How Koalr Works
Architecture overview — how Koalr collects, processes, and surfaces engineering data.
How Koalr Works
Koalr connects to your existing tools (GitHub, Jira, PagerDuty, Codecov, etc.) via OAuth and webhooks, then normalizes the data into a unified engineering intelligence layer.
Data collection
Webhooks (real-time)
When you connect GitHub, Koalr registers a webhook on your organization. Every pull request event, deployment event, and check run is delivered in real time. Koalr processes these within seconds.

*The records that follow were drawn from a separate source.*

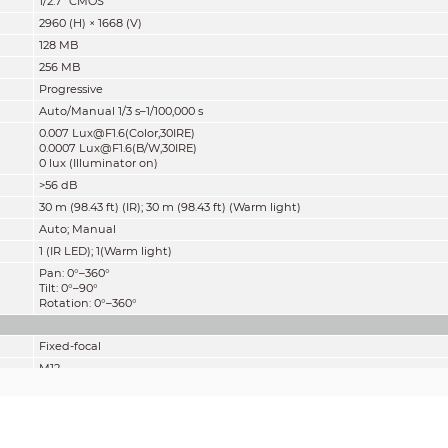
1/2.7" CMOS
2960 (H) × 1668 (V)
128 MB
256 MB
Progressive
Auto/Manual 1/3 s–1/100,000 s
0.007 Lux@F1.6(Color,30IRE)
0.0007 Lux@F1.6(B/W,30IRE)
0 lux (Illuminator on)
>56 dB
30 m (98.43 ft) (IR); 30 m (98.43 ft) (Warm light)
Auto; Manual
1 (IR LED); 1(Warm light)
Pan: 0°–360°
Tilt: 0°–90°
Rotation: 0°–360°
Fixed-focal
M12
2.8 mm; 3.6 mm
F1.6
2.8 mm: H: 111°; V: 58°; D: 132°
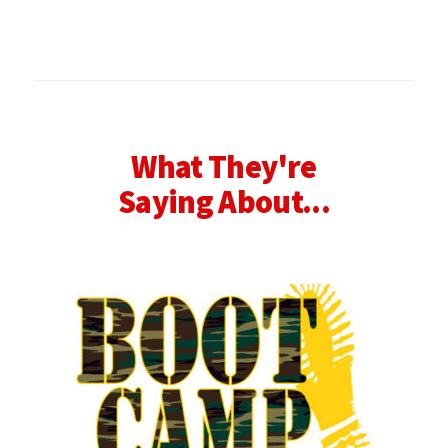
What They're
Saying About...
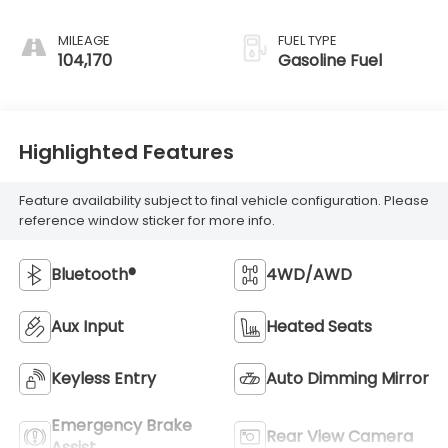
MILEAGE
FUEL TYPE
104,170
Gasoline Fuel
Highlighted Features
Feature availability subject to final vehicle configuration. Please
reference window sticker for more info.
Bluetooth®
4WD/AWD
Aux Input
Heated Seats
Keyless Entry
Auto Dimming Mirror
Emergency Brake
Rear View Camera
Assist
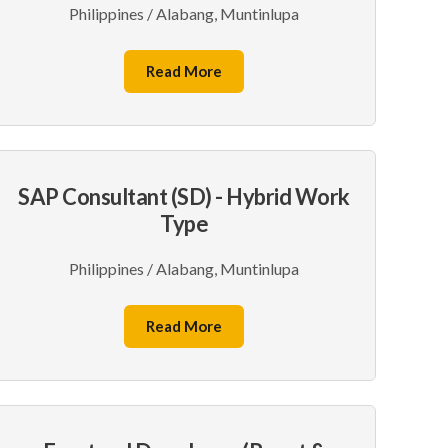
Philippines / Alabang, Muntinlupa
Read More
SAP Consultant (SD) - Hybrid Work
Type
Philippines / Alabang, Muntinlupa
Read More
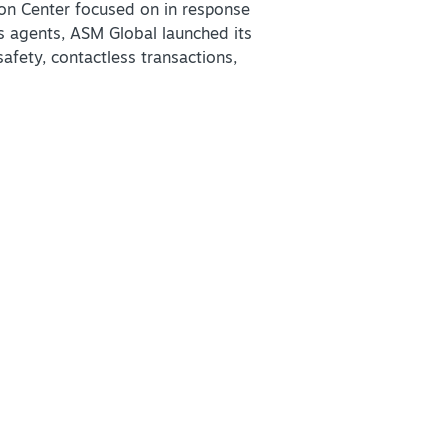
on Center focused on in response
us agents, ASM Global launched its
afety, contactless transactions,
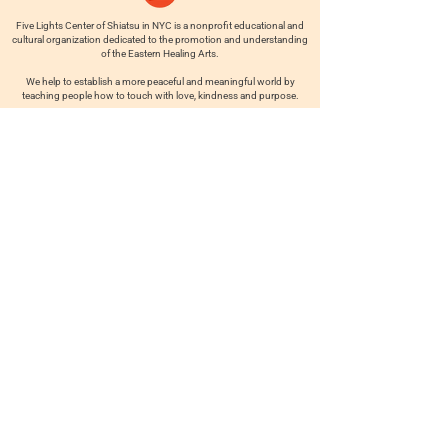
Five Lights Center of Shiatsu in NYC is a nonprofit educational and
cultural organization dedicated to the promotion and understanding
of the Eastern Healing Arts.
We help to establish a more peaceful and meaningful world by
teaching people how to touch with love, kindness and purpose.
© 2026 Copyright, Five Lights Center, Inc. 501(c)(3)
MAKE A DONATION
Help
Follow us
FAQ
INSTAGRAM
CONTACT
FACEBOOK
info@fivelightscenter.com
LINKEDIN
(917) 721-0823
|
YOUTUBE
220 W 93rd St. New York, NY
10025​
Featured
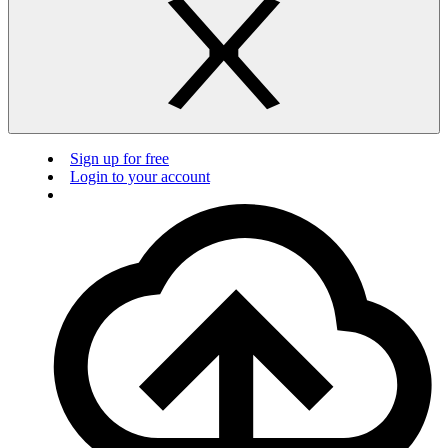
Sign up for free
Login to your account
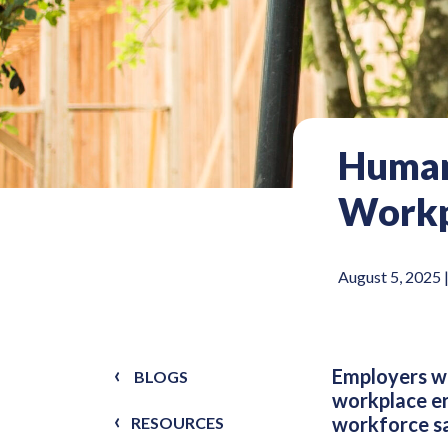
Human
Workp
August 5, 2025 
Employers wh
BLOGS
workplace er
workforce sa
RESOURCES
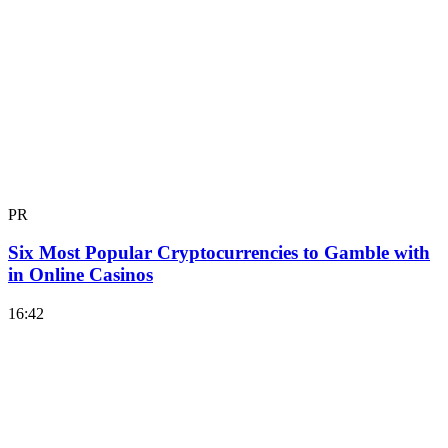
PR
Six Most Popular Cryptocurrencies to Gamble with
in Online Casinos
16:42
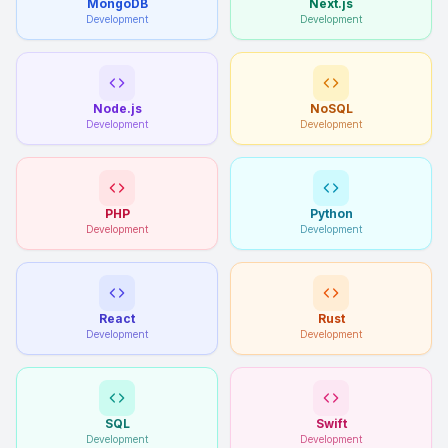
MongoDB
Next.js
Development
Development
Node.js
NoSQL
Development
Development
PHP
Python
Development
Development
React
Rust
Development
Development
SQL
Swift
Development
Development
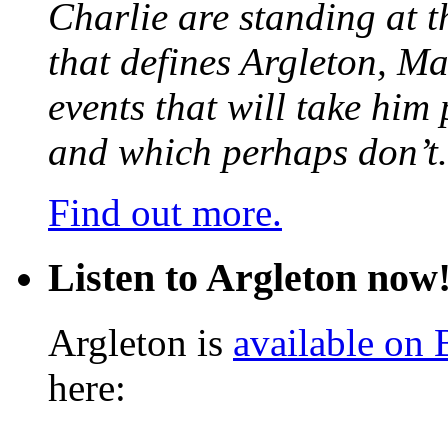
Charlie are standing at t
that defines Argleton, Ma
events that will take him
and which perhaps don’t.
Find out more.
Listen to Argleton now
Argleton is
available on
here:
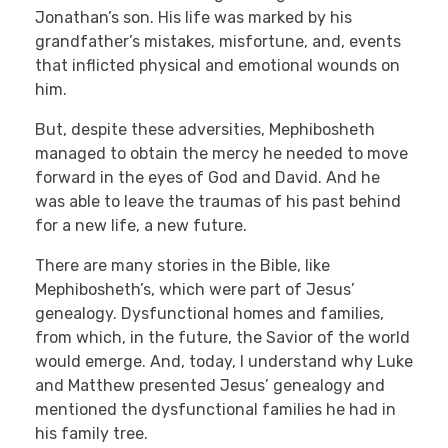
Jonathan’s son. His life was marked by his
grandfather’s mistakes, misfortune, and, events
that inflicted physical and emotional wounds on
him.
But, despite these adversities, Mephibosheth
managed to obtain the mercy he needed to move
forward in the eyes of God and David. And he
was able to leave the traumas of his past behind
for a new life, a new future.
There are many stories in the Bible, like
Mephibosheth’s, which were part of Jesus’
genealogy. Dysfunctional homes and families,
from which, in the future, the Savior of the world
would emerge. And, today, I understand why Luke
and Matthew presented Jesus’ genealogy and
mentioned the dysfunctional families he had in
his family tree.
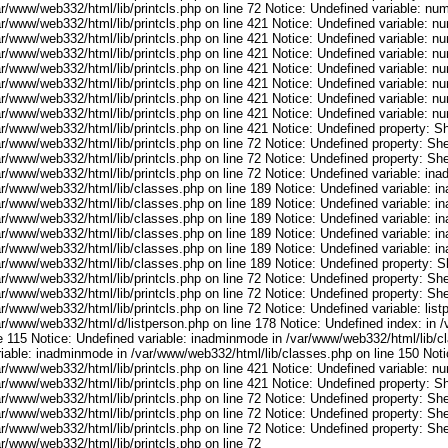
ar/www/web332/html/lib/printcls.php on line 72 Notice: Undefined variable: nu
ar/www/web332/html/lib/printcls.php on line 421 Notice: Undefined variable: n
ar/www/web332/html/lib/printcls.php on line 421 Notice: Undefined variable: n
ar/www/web332/html/lib/printcls.php on line 421 Notice: Undefined variable: n
ar/www/web332/html/lib/printcls.php on line 421 Notice: Undefined variable: n
ar/www/web332/html/lib/printcls.php on line 421 Notice: Undefined variable: n
ar/www/web332/html/lib/printcls.php on line 421 Notice: Undefined variable: n
ar/www/web332/html/lib/printcls.php on line 421 Notice: Undefined variable: n
r/www/web332/html/lib/printcls.php on line 421 Notice: Undefined property: S
r/www/web332/html/lib/printcls.php on line 72 Notice: Undefined property: She
r/www/web332/html/lib/printcls.php on line 72 Notice: Undefined property: She
ar/www/web332/html/lib/printcls.php on line 72 Notice: Undefined variable: in
ar/www/web332/html/lib/classes.php on line 189 Notice: Undefined variable: i
ar/www/web332/html/lib/classes.php on line 189 Notice: Undefined variable: i
ar/www/web332/html/lib/classes.php on line 189 Notice: Undefined variable: i
ar/www/web332/html/lib/classes.php on line 189 Notice: Undefined variable: i
ar/www/web332/html/lib/classes.php on line 189 Notice: Undefined variable: i
ar/www/web332/html/lib/classes.php on line 189 Notice: Undefined property: S
r/www/web332/html/lib/printcls.php on line 72 Notice: Undefined property: She
r/www/web332/html/lib/printcls.php on line 72 Notice: Undefined property: She
r/www/web332/html/lib/printcls.php on line 72 Notice: Undefined variable: list
ar/www/web332/html/d/listperson.php on line 178 Notice: Undefined index: in /
ne 115 Notice: Undefined variable: inadminmode in /var/www/web332/html/lib/c
riable: inadminmode in /var/www/web332/html/lib/classes.php on line 150 Noti
ar/www/web332/html/lib/printcls.php on line 421 Notice: Undefined variable: n
r/www/web332/html/lib/printcls.php on line 421 Notice: Undefined property: S
r/www/web332/html/lib/printcls.php on line 72 Notice: Undefined property: She
r/www/web332/html/lib/printcls.php on line 72 Notice: Undefined property: She
r/www/web332/html/lib/printcls.php on line 72 Notice: Undefined property: She
r/www/web332/html/lib/printcls.php on line 72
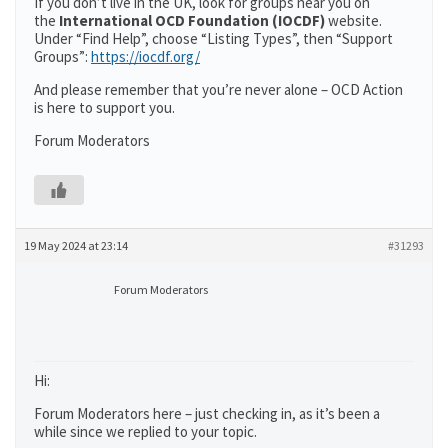
If you don’t live in the UK, look for groups near you on
the
International OCD Foundation (IOCDF)
website.
Under “Find Help”, choose “Listing Types”, then “Support
Groups”:
https://iocdf.org/
And please remember that you’re never alone – OCD Action
is here to support you.
Forum Moderators
19 May 2024 at 23:14
#31293
Forum Moderators
Hi:
Forum Moderators here – just checking in, as it’s been a
while since we replied to your topic.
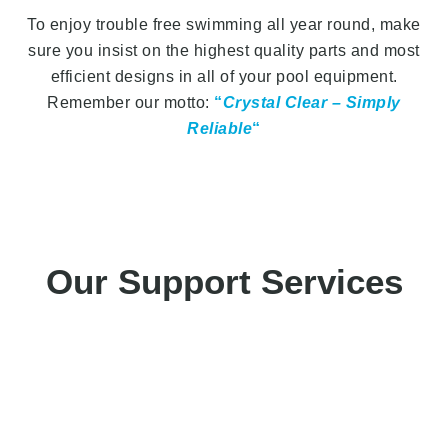
To enjoy trouble free swimming all year round, make
sure you insist on the highest quality parts and most
efficient designs in all of your pool equipment.
Remember our motto:
“
Crystal Clear – Simply
Reliable
“
Our Support Services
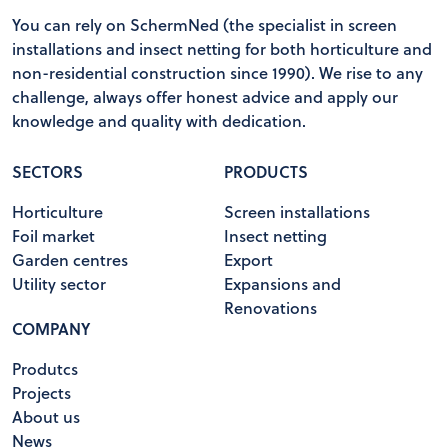
You can rely on SchermNed (the specialist in screen
installations and insect netting for both horticulture and
non-residential construction since 1990). We rise to any
challenge, always offer honest advice and apply our
knowledge and quality with dedication.
SECTORS
PRODUCTS
Horticulture
Screen installations
Foil market
Insect netting
Garden centres
Export
Utility sector
Expansions and
Renovations
COMPANY
Produtcs
Projects
About us
News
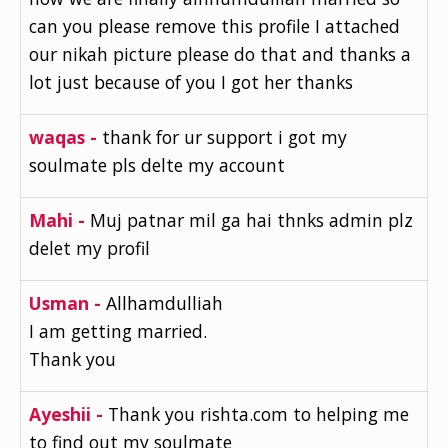
can you please remove this profile I attached
our nikah picture please do that and thanks a
lot just because of you I got her thanks
waqas -
thank for ur support i got my
soulmate pls delte my account
Mahi -
Muj patnar mil ga hai thnks admin plz
delet my profil
Usman -
Allhamdulliah
I am getting married.
Thank you
Ayeshii -
Thank you rishta.com to helping me
to find out my soulmate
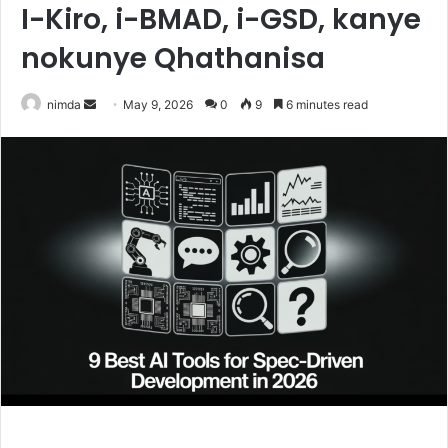
I-Kiro, i-BMAD, i-GSD, kanye
nokunye Qhathanisa
Send
nimda
May 9, 2026
0
9
6 minutes read
an
email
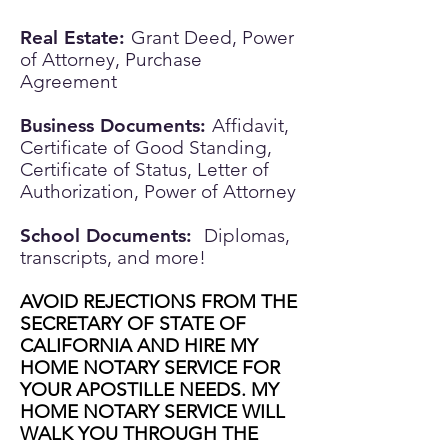
Real Estate:
Grant Deed, Power
of Attorney, Purchase
Agreement
Business Documents:
Affidavit,
Certificate of Good Standing,
Certificate of Status, Letter of
Authorization, Power of Attorney
School Documents:
Diplomas,
transcripts, and more!
AVOID REJECTIONS FROM THE
SECRETARY OF STATE OF
CALIFORNIA AND HIRE MY
HOME NOTARY SERVICE FOR
YOUR APOSTILLE NEEDS. MY
HOME NOTARY SERVICE WILL
WALK YOU THROUGH THE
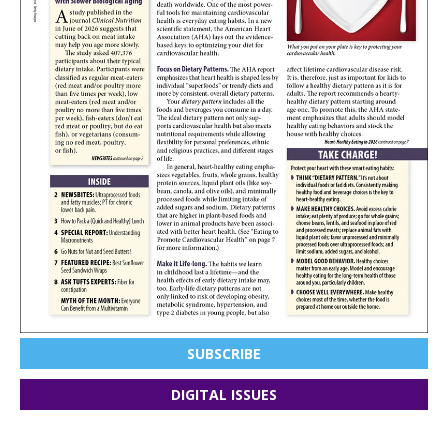
SUBSCRIBE
DIGITAL ISSUES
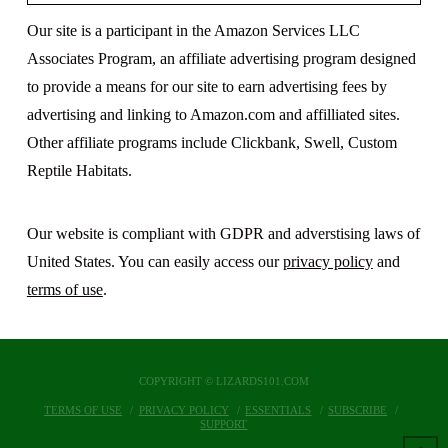
Our site is a participant in the Amazon Services LLC
Associates Program, an affiliate advertising program designed
to provide a means for our site to earn advertising fees by
advertising and linking to Amazon.com and affilliated sites.
Other affiliate programs include Clickbank, Swell, Custom
Reptile Habitats.
Our website is compliant with GDPR and adverstising laws of
United States. You can easily access our
privacy policy
and
terms of use
.
COPYRIGHT © LIZARDS101.COM
TERMS OF USE
PRIVACY POLICY
ESSENTIALS
SUBSCRIBE
SUPPORT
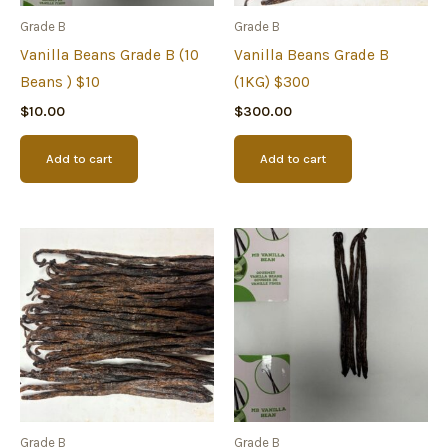
Grade B
Grade B
Vanilla Beans Grade B (10
Vanilla Beans Grade B
Beans ) $10
(1KG) $300
$
10.00
$
300.00
Add to cart
Add to cart
Grade B
Grade B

REST API sync (historical)
On first connection, Koalr fetches up to 1 year of historical data: merged PRs, deployment history, CODEOWNERS files, repository metadata. This populates your initial DORA metrics and deploy risk model.
Scheduled syncs
For data that doesn't emit webhooks (CODEOWNERS drift detection, coverage snapshots, on-call schedules), Koalr runs scheduled syncs every 1–24 hours depending on the integration.
Processing pipeline
GitHub webhook → BullMQ queue → Ingestion worker → Prisma (PostgreSQL)
↓
Risk scoring engine
↓
ClickHouse (aggregations)
↓
API → Dashboard
- Ingestion: raw events are enqueued in BullMQ and processed asynchronously
- Normalization: events are mapped to Koalr's unified schema (PR → Deployment → Incident chain)
- Scoring: deploy risk scores are computed per deployment using 7 weighted factors
- Aggregation: DORA metrics, cycle time, and review health are pre-aggregated in ClickHouse for fast queries
Data freshness
| Data type | Latency |
|---|---|
| PR events | < 5 seconds (webhook) |
| Deployment risk score | < 30 seconds (webhook trigger) |
| DORA metrics | < 1 minute (aggregation job) |
| CODEOWNERS drift | Daily (3 AM UTC) |
| Coverage snapshots | Every 6–24 hours (provider-dependent) |
| On-call roster | Every 15 minutes (live query) |
Multi-tenancy
All data is scoped to your organization. No data is shared between organizations. Each query is automatically filtered by organizationId at the database level.